If the force majeure clause does not cover the fortuitous event, or the agreement does not contain any force majeure provision, the next step is to see if the controlling law provides relief.  For agreements governed by Louisiana law, that’s Louisiana Civil Code article 1873.

Louisiana Civil Code article 1873 provides relief to a party when 1) there is a fortuitous event and 2) the event makes the performance impossible.

Courts generally take a strict interpretation to “impossible.”  In Payne v. Hurwitz, 2007-0081 (La. App. 1 Cir. 1/16/08), 978 So.2d 1000, the Louisiana First Circuit explained that even though Hurricane Katrina was undoubtedly a force majeure, that fact satisfied only one part of the contractual defense.  The court continued, “under settled Louisiana jurisprudence, a party is obliged to perform a contract entered into by him if performance be possible at all, and regardless of any difficulty he might experience in performing it.”

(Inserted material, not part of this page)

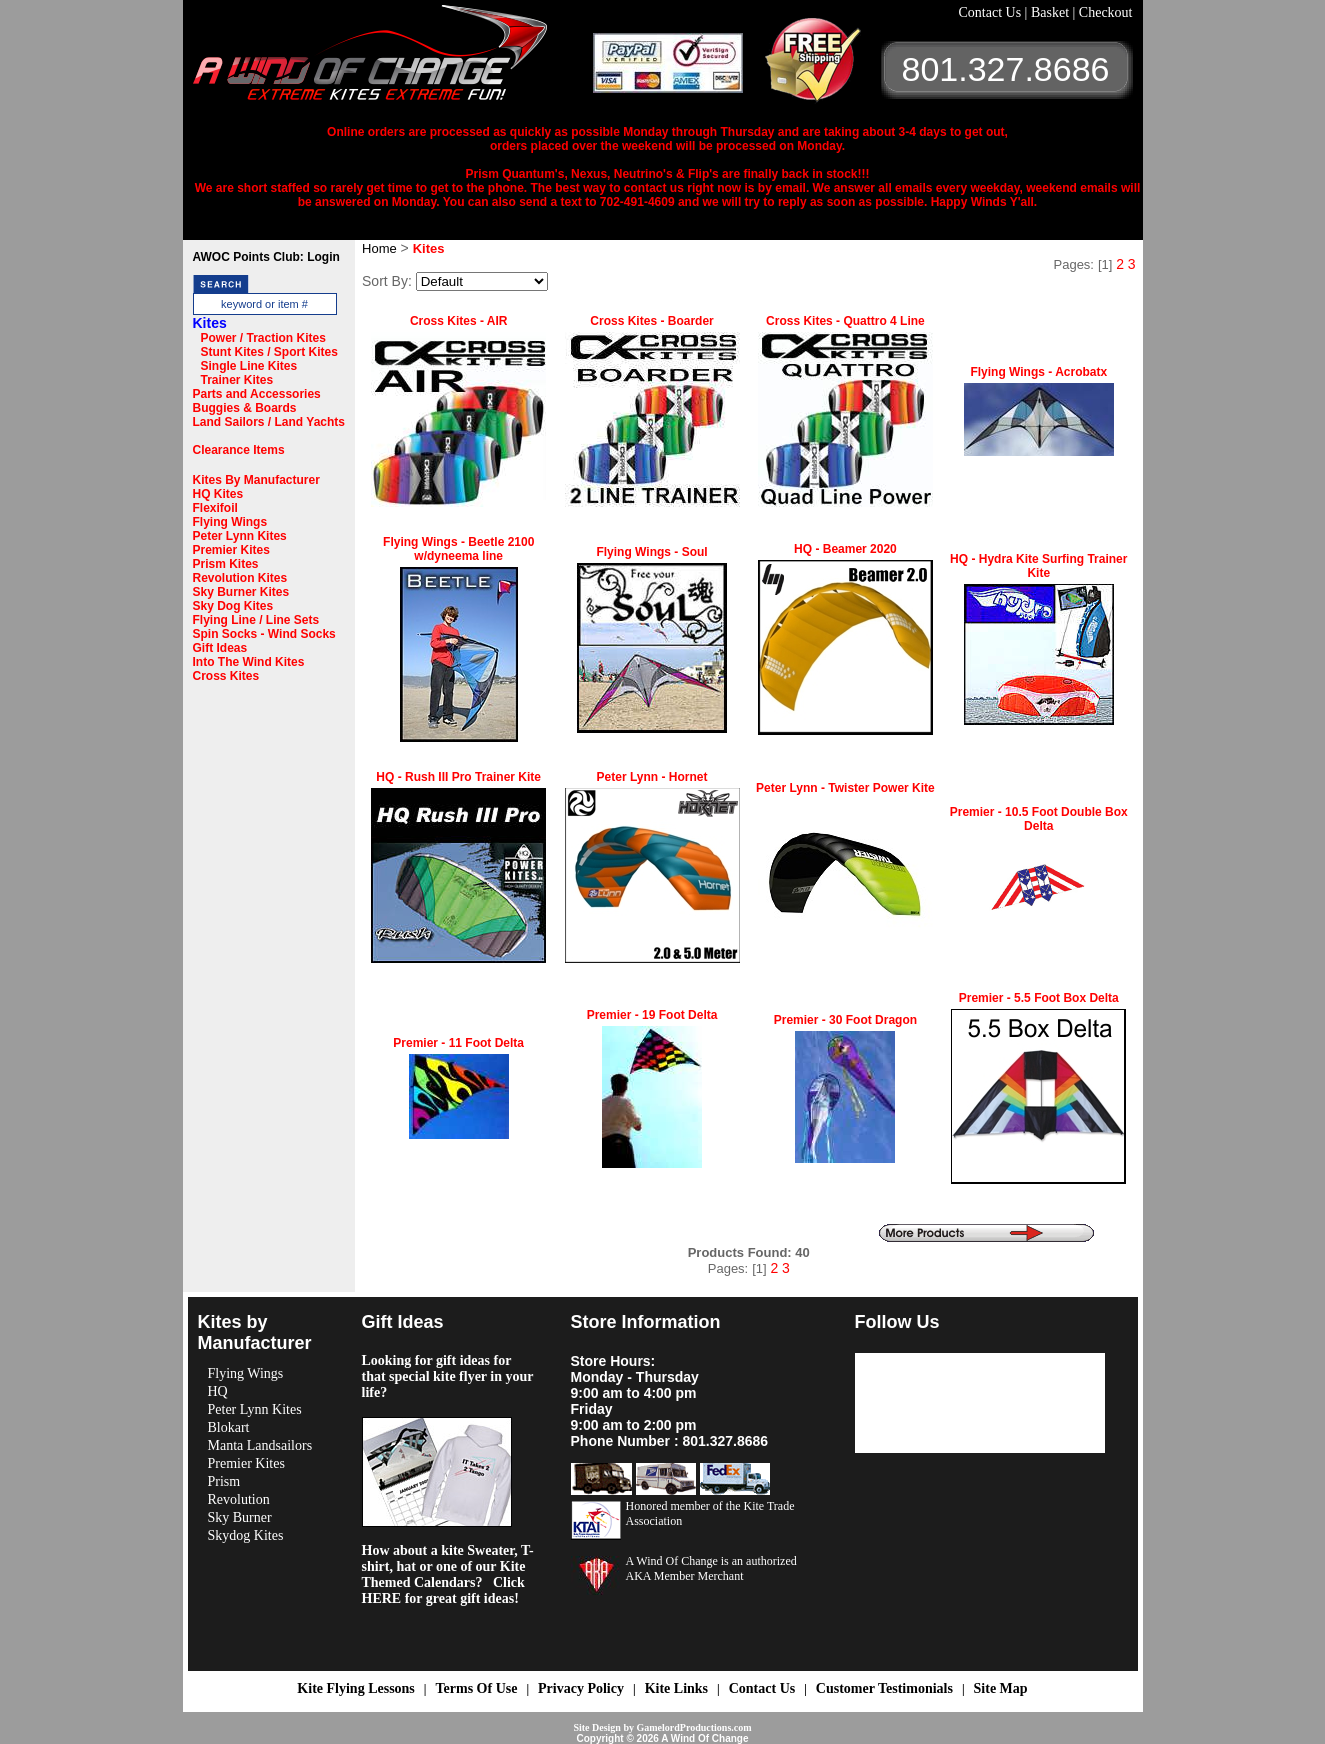  What do you see at coordinates (215, 508) in the screenshot?
I see `Flexifoil` at bounding box center [215, 508].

Rising costs due to tariffs, while arguably fortuitous, will not make a performance impossible.  Thus, a company will not likely find relief under Civil Code article 1873.

Mitigating Future Risks:

 In drafting new agreements, parties must pay close attention to each and every provision.  Just as important, parties must be proactive instead of reactive in their drafting.  While a fortuitous event, by its own definition, is hard to predict, companies should attempt to identify all potential future and uncontrollable risks to the agreement.  They must then identify how the event may affect the specific agreement and provide for contingencies if certain conditions are met.  This may include outside factors that, while not making the performance impossible, make the performance impracticable or unprofitable.

A key to success in this endeavor is to engage knowledgeable counsel who understand the specific industry from the bottom-up and how outside factors, such as the current global economic and political environment, may affect future operations in the industry.